Yerel seçim öncesi son faiz kararı yarın açıklanacak. Mayıs seçimlerinin ardından vergi düzenlemeleri ve faiz artışlarını program olarak uygulayan ekonomi yönetimi, yerel yönetim seçimleri öncesi sıkıştı.
Faiz artışı döngüsüne seçim arası verilmesine karşın enflasyon beklentilerinde bozulma ve artan döviz talebi, faiz artışını kaçınılmaz hale getirdi.
Ekonomi yönetiminin dövizi tutmak için kısa vadede faizi artırmaktan başka çaresi kalmadığı yönünde görüşler de dillendiriliyor.
Şubatta aylık enflasyon tahmin edilenin üzerinde gerçekleşti ve yılsonu öngörüleri de Merkez Bankası’nın (TCMB) beklentilerinden uzaklaşmaya başladı. Merkez Bankası’nın Mayıs ayında yüzde 75, yıl sonunda ise yüzde 36 olarak açıkladığı enflasyon hedefine karşın piyasalar yüzde 44’ün üzerinde bir rakam bekliyor. TL’deki düzenli değer kaybı son günlerde hız kazanırken bankalararası ve Kapalıçarşı’daki makas yeniden 1 TL’ye kadar çıktı. Dolar bankalararası piyasada 32,34 TL’den Kapalıçarşı’da ise dolar 33 TL’nin üzerinden işlem görüyor.
REZERVLERDE HIZLI DÜŞÜŞ
28 Mayıs seçimlerine kadar doları 20 TL’nin altında tutmak için tüm koşulları zorlayan, rezervleri harcayan ekonomi yönetimi, yerel seçimler öncesi de aynı yöneteme başvurdu. Son haftalarda döviz kurunda gözlenen artış ve TCMB’nin net döviz rezervlerindeki azalış dikkat çeken boyutlara ulaştı. TCMB’nin swap hariç net rezervleri 8 Mart haftasında 6,1 milyar dolar düştü. Yılbaşından bu yana düşüş 14,4 milyar doları buldu. Net rezervler yeniden eksi 53,9 milyar dolara kadar geriledi. 14 Mayıs 2023 seçimlerine eksi 57,8 milyar dolar seviyesindeki net rezervlerle gidilirken 31 Mart yerel seçimlerine de bu seviyeye yakın bir seviyede gidilmesi bekleniyor.

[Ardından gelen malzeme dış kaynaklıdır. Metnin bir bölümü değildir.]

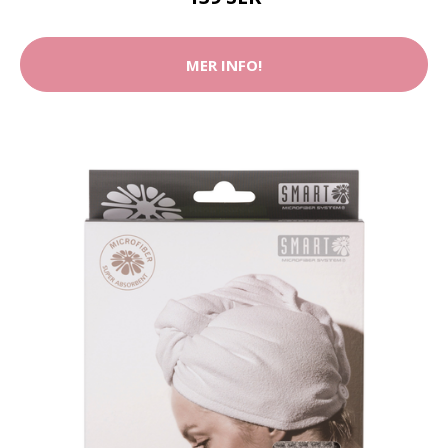
MER INFO!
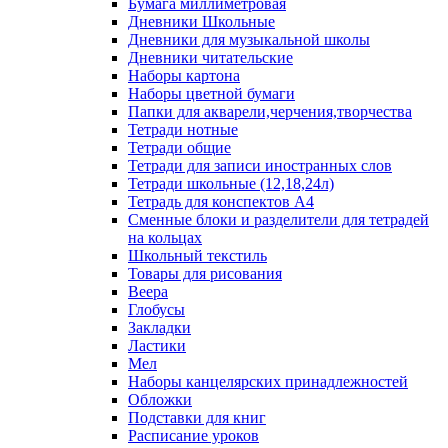
Бумага миллиметровая
Дневники Школьные
Дневники для музыкальной школы
Дневники читательские
Наборы картона
Наборы цветной бумаги
Папки для акварели,черчения,творчества
Тетради нотные
Тетради общие
Тетради для записи иностранных слов
Тетради школьные (12,18,24л)
Тетрадь для конспектов А4
Сменные блоки и разделители для тетрадей
на кольцах
Школьный текстиль
Товары для рисования
Веера
Глобусы
Закладки
Ластики
Мел
Наборы канцелярских принадлежностей
Обложки
Подставки для книг
Расписание уроков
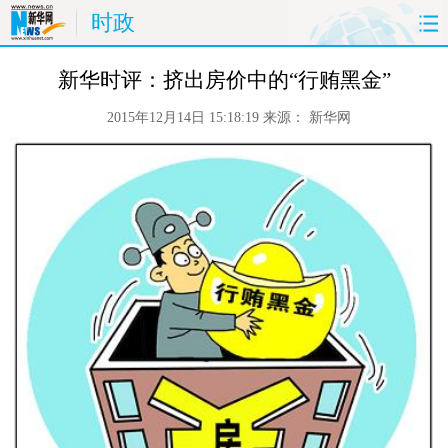
时政
首页
时政
国际
财经
新华时评：挤出房价中的“行贿黑金”
2015年12月14日 15:18:19
来源：
新华网
娱乐
体育
人事
教育
时尚
思客
地方
法治
港澳
台湾
华人
汽车
科技
能源
房产
公司
图片
视频
彩票
食品
旅游
健康
信息化
数据
金融
公益
军事
无人机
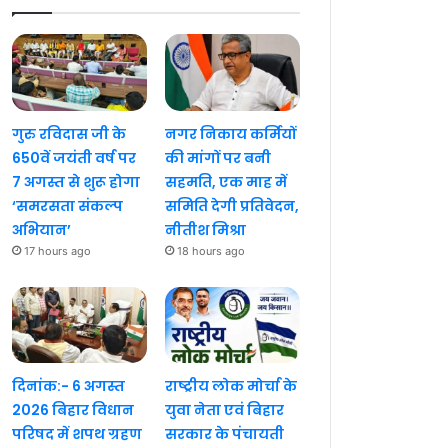
गुरु रविदास जी के
नगर निकाय कर्मियों
650वें जयंती वर्ष पर
की मांगों पर बनी
7 अगस्त से शुरू होगा
सहमति, एक माह में
‘समरसता संकल्प
समिति देगी प्रतिवेदन,
अभियान’
नीतीश मिश्रा
17 hours ago
18 hours ago
दिनांक:- 6 अगस्त
राष्ट्रीय लोक मोर्चा के
2026 बिहार विधान
युवा नेता एवं बिहार
परिषद में शपथ ग्रहण
सरकार के पंचायती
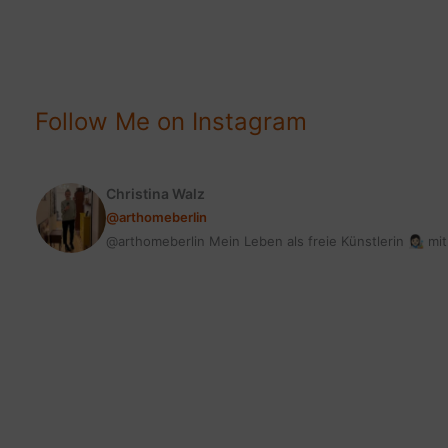
&
LEBEN:
MUTIG
&
Follow Me on Instagram
KREATIV
Christina Walz
@arthomeberlin
@arthomeberlin Mein Leben als freie Künstlerin 👩🏻‍🎨 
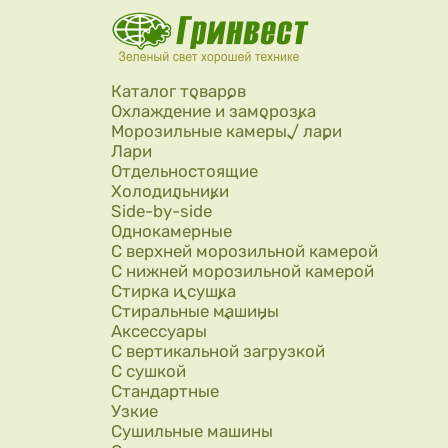
Перейти к основному содержанию
Каталог товаров
Охлаждение и заморозка
Морозильные камеры / лари
Лари
Отдельностоящие
Холодильники
Side-by-side
Однокамерные
С верхней морозильной камерой
С нижней морозильной камерой
Стирка и сушка
Стиральные машины
Аксессуары
С вертикальной загрузкой
С сушкой
Стандартные
Узкие
Сушильные машины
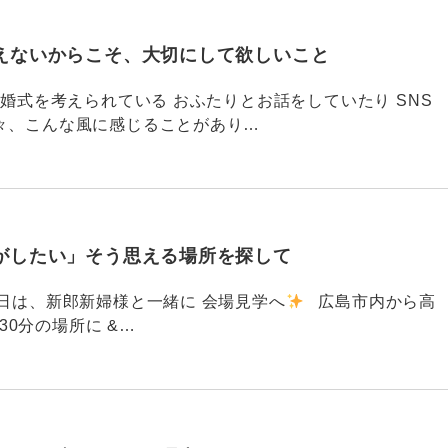
えないからこそ、大切にして欲しいこと
792 結婚式を考えられている おふたりとお話をしていたり SNS
々、こんな風に感じることがあり…
がしたい」そう思える場所を探して
91 昨日は、新郎新婦様と一緒に 会場見学へ
広島市内から高
30分の場所に &…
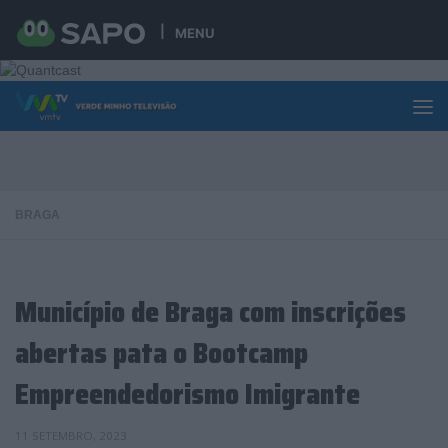
Skip to content
MENU
BRAGA
Município de Braga com inscrições
abertas pata o Bootcamp
Empreendedorismo Imigrante
11 SETEMBRO, 2023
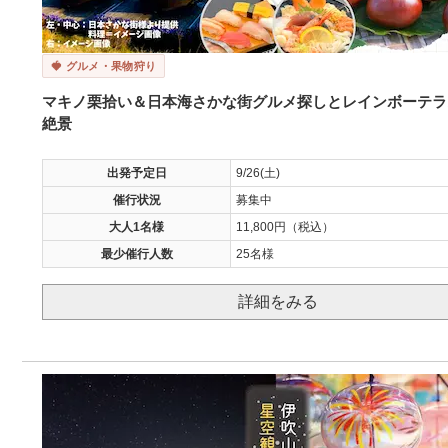
🍓 グルメ・果物狩り
マキノ栗拾い＆日本海さかな街グルメ探しとレインボーテラ
絶景
出発予定日
9/26(土)
催行状況
募集中
大人1名様
11,800円（税込）
最少催行人数
25名様
詳細をみる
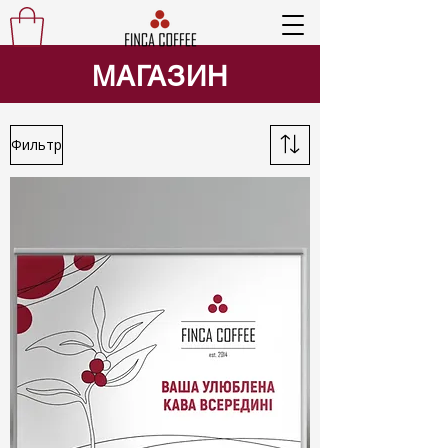
МАГАЗИН
Фильтр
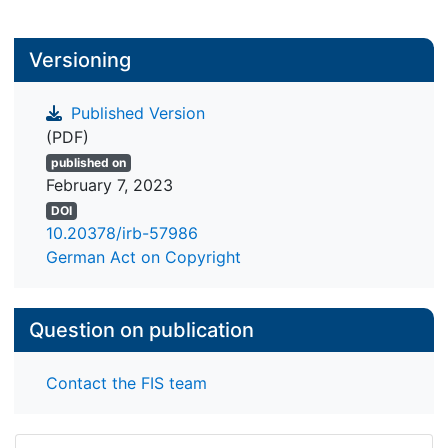
Versioning
Published Version
(PDF)
published on
February 7, 2023
DOI
10.20378/irb-57986
German Act on Copyright
Question on publication
Contact the FIS team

Mayıs seçimlerinin ardından ‘rasyonel zemine dönüş’ ile başlayan faiz artış döngüsü ocak ayında politika faizinin yüzde 45’e çıkarılmasıyla askıya alındı. TEPAV Makroekonomi Çalışma Grubu’nun hazırladığı para politikası değerlendirme notunda politika faizinin 500 baz puan artırılması gerektiği belirtilerek “Uygulanmakta olan ekonomide rasyonele dönüş sürecinin kapsamlı bir programa dönüştürülmesine yönelik güçlendirici adımlar bir an önce atılmalıdır. Repo faizi 500 baz puan artırılmalı ve verilere bağlı olarak ilave sıkılaşmanın da yapılabileceği belirtilmelidir. Para politikasındaki dengesizlikleri gidermek amacıyla politika faizindeki artışın özellikle mevduat faizlerine yeterince yansımasını ve kredi piyasasının daha sağlıklı çalışmasını temin edecek düzenlemeler yapılmalı; aktarım mekanizmasının işleyişi kolaylaştırılmalıdır” ifadelerine yer verildi.

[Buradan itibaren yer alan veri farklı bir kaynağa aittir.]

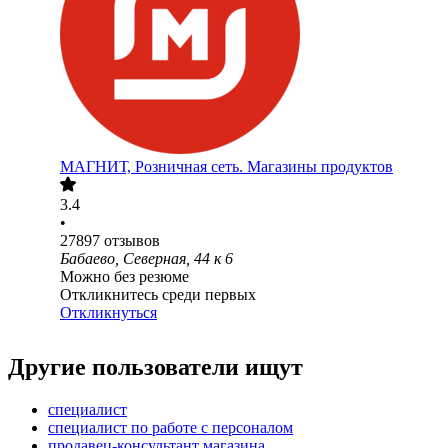
МАГНИТ, Розничная сеть. Магазины продуктов
3.4
•
27897
отзывов
Бабаево, Северная, 44 к 6
Можно без резюме
Откликнитесь среди первых
Откликнуться
Другие пользователи ищут
специалист
специалист по работе с персоналом
продавец-консультант магазина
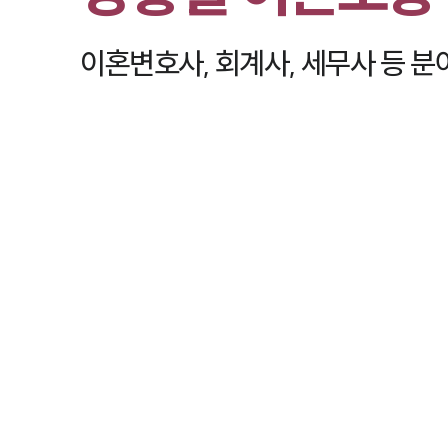
이혼변호사, 회계사, 세무사 등
분야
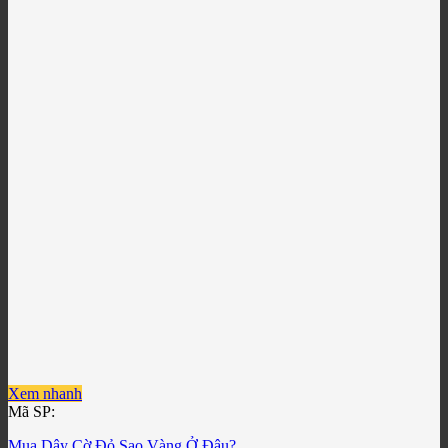
Xem nhanh
Mã SP:
Mua Dây Cờ Đỏ Sao Vàng Ở Đâu?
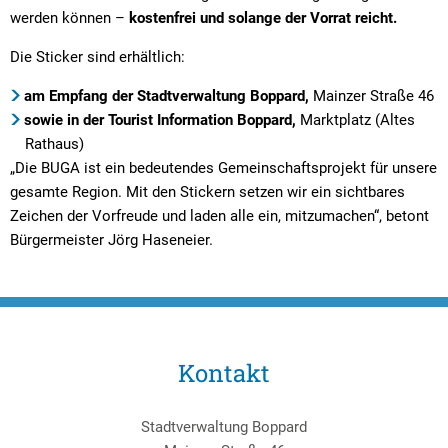
werden können –
kostenfrei und solange der Vorrat reicht.
Die Sticker sind erhältlich:
am Empfang der Stadtverwaltung Boppard,
Mainzer Straße 46
sowie in der Tourist Information Boppard,
Marktplatz (Altes
Rathaus)
„Die BUGA ist ein bedeutendes Gemeinschaftsprojekt für unsere
gesamte Region. Mit den Stickern setzen wir ein sichtbares
Zeichen der Vorfreude und laden alle ein, mitzumachen“, betont
Bürgermeister Jörg Haseneier.
Kontakt
Stadtverwaltung Boppard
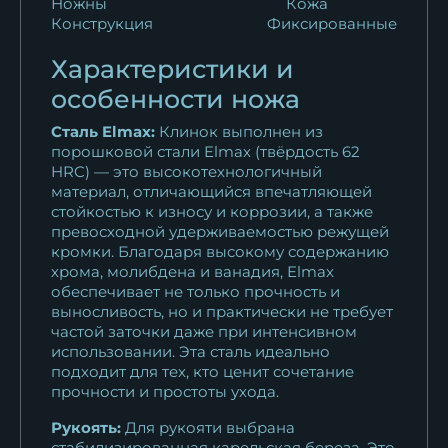
Ножны
Кожа
Конструкция
Фиксированные
Характеристики и
особенности ножа
Сталь Elmax:
Клинок выполнен из
порошковой стали Elmax (твёрдость 62
HRC) — это высокотехнологичный
материал, отличающийся впечатляющей
стойкостью к износу и коррозии, а также
превосходной удерживаемостью режущей
кромки. Благодаря высокому содержанию
хрома, молибдена и ванадия, Elmax
обеспечивает не только прочность и
выносливость, но и практически не требует
частой заточки даже при интенсивном
использовании. Эта сталь идеально
подходит для тех, кто ценит сочетание
прочности и простоты ухода.
Рукоять:
Для рукояти выбрана
стабилизированная карельская береза. Это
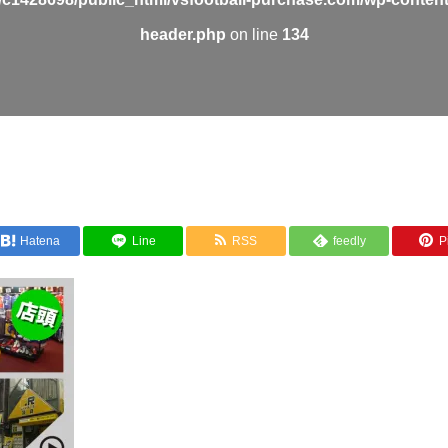
header.php
on line
134
Hatena
Line
RSS
feedly
Pi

SIKI DURUŞ MESAJI VERİLEBİLİR
İstanbul Kültür Üniversitesi Öğretim Üyesi Prof. Dr. Cem Başlevent, vatandaşın beklentilerinin olumsuz yönde olduğunu belirterek “Geçen yıl olanların bir benzeri bekleniyor. O nedenle döviz ve altına talep oluştu. Seçime daha 2 hafta olduğu düşünülürse bu perşembe bir miktar faiz artırımı yaparak bir sıkı duruş mesajı vermeleri beklenebilir” dedi.
TCMB’nin rezervlerinde yaşanan azalmaya değinen Başlevent “Kullanılacak cephane azalmış gibi görünüyor. Swap hariç net rezervlerin tarihin en düşük seviyelerine düşmesini tercih edeceklerini sanmıyorum. Seçimden sonra da en azından baz etkisiyle yıllık enflasyon düşmeye başlayana kadar yüksek politika faizi ve yüksek mevduat faizi oranları görülmeye devam edecek” diye konuştu.
Bakan Şimşek’in yıllık enflasyondaki düşüş için verdiği tarihi hatırlatan Başlevent, “Yıllık enflasyon 3 Temmuz’da düşmeye başlayacak, diyerek tarih de verildi. Cumhurbaşkanının da ekonomik politikalarına destek açıklaması vardı. Dolayısıyla enflasyonla mücadelenin sıkı bir şekilde devam edeceği, bunun da dar gelirliler için daha zor bir hayat anlamına geleceği bir döneme giriyoruz” ifadelerini kullandı.